What specific policies are you involved with to combat the “lawfare” waged against Israel?
We established an office in the United States that deals with and coordinates all the activities against BDS. We are trying to organize both Jewish forces and Christians who support Israel here in the United States. We also need to bring the truth to the youth here, especially on campus colleges, where it’s necessary to fight on Israel’s behalf.
On a governmental level, the present government has made it a priority to deal with the challenge posed by the BDS. That is first and foremost reflected by the fact that there is a ministry that is fully dedicated to the BDS issue, headed by Minister Gilad Erdan.
Within the legal sphere, one of the top priorities of our own ministry, to which we devoted significant additional resources, is to deal with lawfare and the BDS threat. We also made a policy determination that our focus should not only be to defend Israel against these BDS activities but also to take a proactive approach in pursuing legal measures against BDS activists and initiatives.

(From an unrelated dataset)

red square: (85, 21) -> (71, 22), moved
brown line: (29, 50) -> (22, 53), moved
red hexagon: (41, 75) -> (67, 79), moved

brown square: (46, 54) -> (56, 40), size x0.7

On the legal front, we have prevailed in all situations where we fought in courts of law. There was a case in the UK that didn’t involve the Israeli government directly but was pursued by the UK government against BDS activists who tried to block the entrance to an Ahava Cosmetics store. The British government prosecuted them for trespassing and threatening the public order. In a huge defeat for the BDS movement, the UK’s Supreme Court ruled that it is legitimate to sell products that are produced in Israeli settlements.

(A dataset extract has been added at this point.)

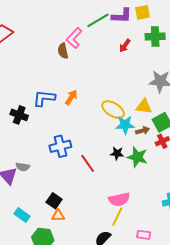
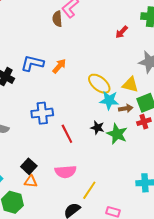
red arrow: (125, 46) -> (122, 32), moved
pink semicircle: (119, 199) -> (66, 172), moved

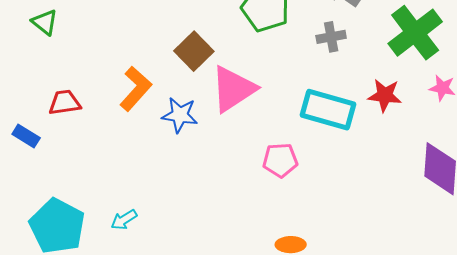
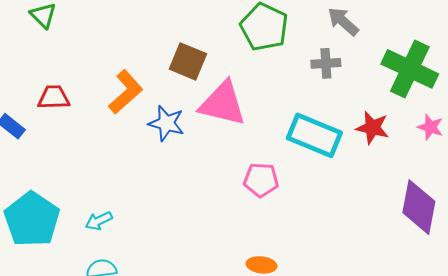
green cross: (415, 33) -> (410, 69), turned -34
brown square: (194, 51) -> (188, 61), turned -30
pink triangle: (233, 89) -> (223, 104), turned 40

Another defeat involved BDS activists in France who tried taking a company responsible for building the light railway in Jerusalem to the French courts, alleging that their participation in the project was unlawful and contradictory to international law. The French Supreme Court found that it was completely lawful and fully consistent with international law. In Spain, a Spanish university that excluded Ariel University from participating in a competition was ordered by the Spanish courts to pay compensation to Ariel.
We are also very happy to see that many states in America are taking the moral approach by adopting legislation against BDS. Eleven states have already adopted this legislation. Five other states are considering legislation. This is extremely effective, especially since companies are being pressured by BDS groups in illegitimate and unlawful ways.

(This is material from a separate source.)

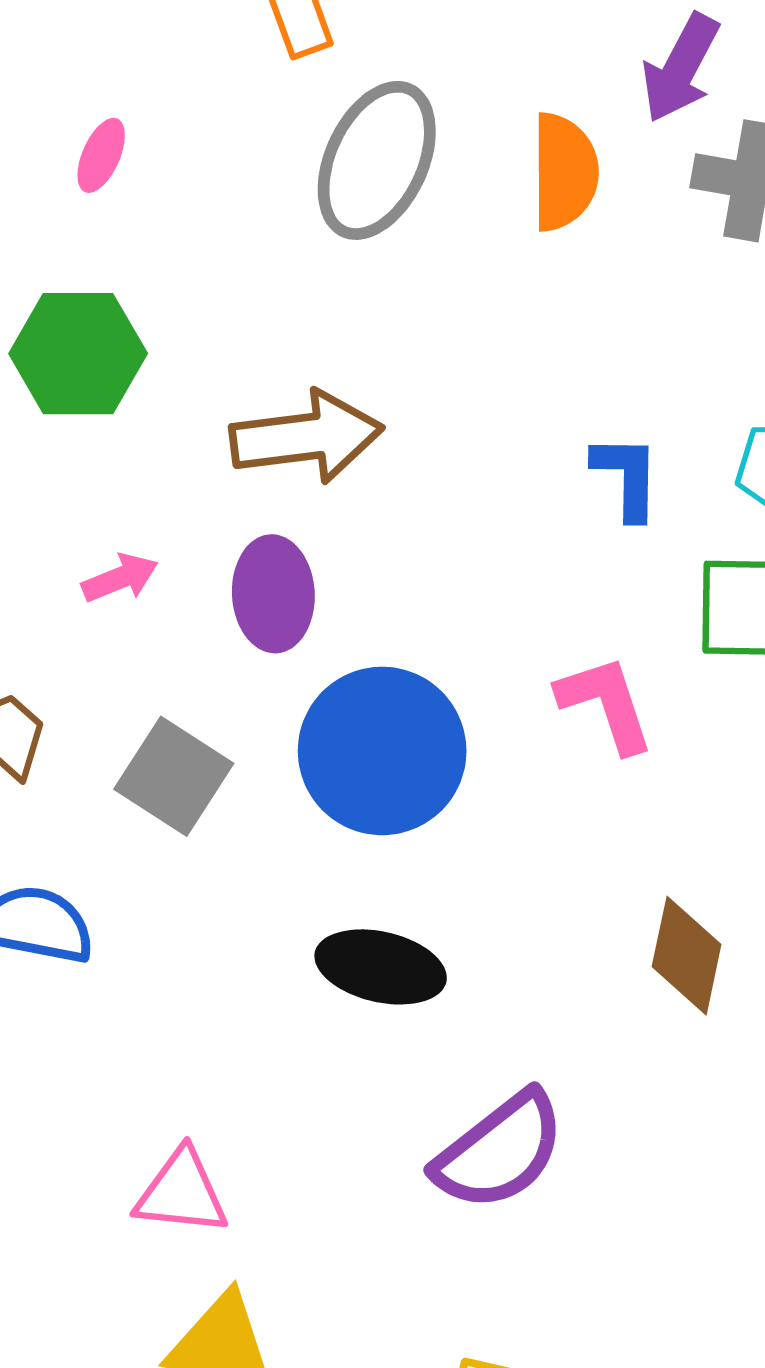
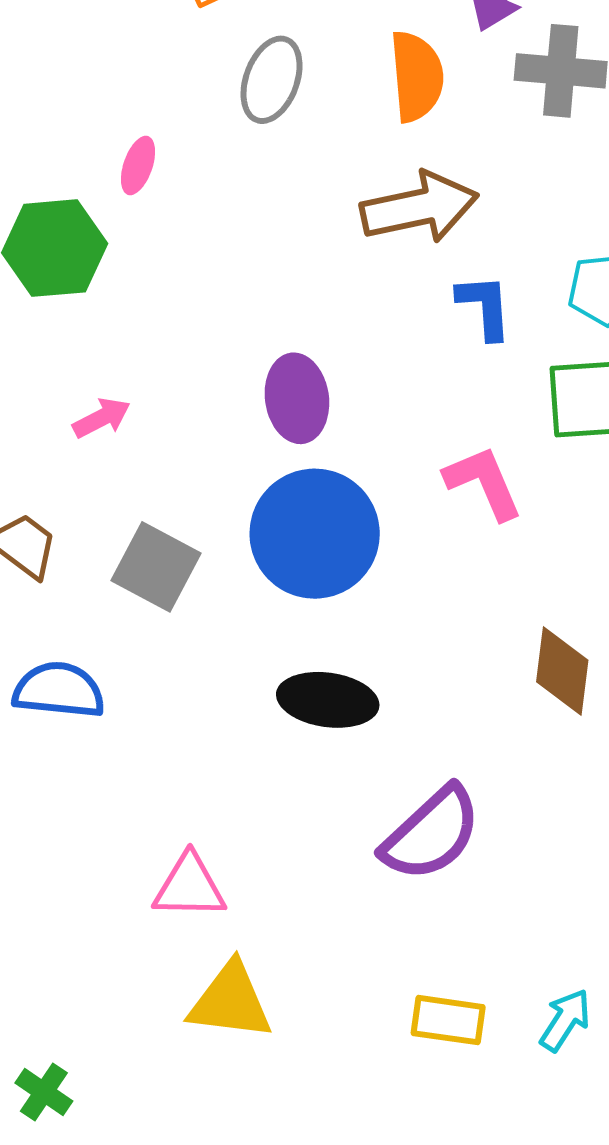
pink ellipse: (101, 155) -> (138, 165), moved
gray ellipse: (377, 160) -> (272, 80), size x0.7
brown arrow: (306, 437) -> (419, 207), moved
purple ellipse: (273, 594) -> (297, 398), moved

The passing of Shimon Peres was mourned around the world. Can you comment on the loss of one of Israel’s foremost pioneers?
Shimon Peres has tremendous merits for building up Israel’s strength and security. In his position as president, he succeeded in uniting people from across the spectrum and helped raise the international stature of Israel among world leaders.
Despite the fact that our political views differed, there is no doubt that he dedicated all his energies on behalf of Israel. His memory should be blessed.
As justice minister, what role do you play in relation to the Israeli Supreme Court, which has long been criticized as legislating left-wing policy from the bench?
My influence as the justice minister vis-a-vis the Supreme Court is only through nominating judges. I head the committee that nominates judges. So far, I have nominated 124 judges in courts nationwide and early next year we are going to nominate four out of the fifteen Supreme Court judges because four are leaving. This is a major influence. And I say all the time that I want to choose conservative judges, not activist judges.
Can you comment on the upcoming American presidential election?
No. I don’t like when other countries interfere in Israeli politics, so I am not going to interfere in American politics. Good luck!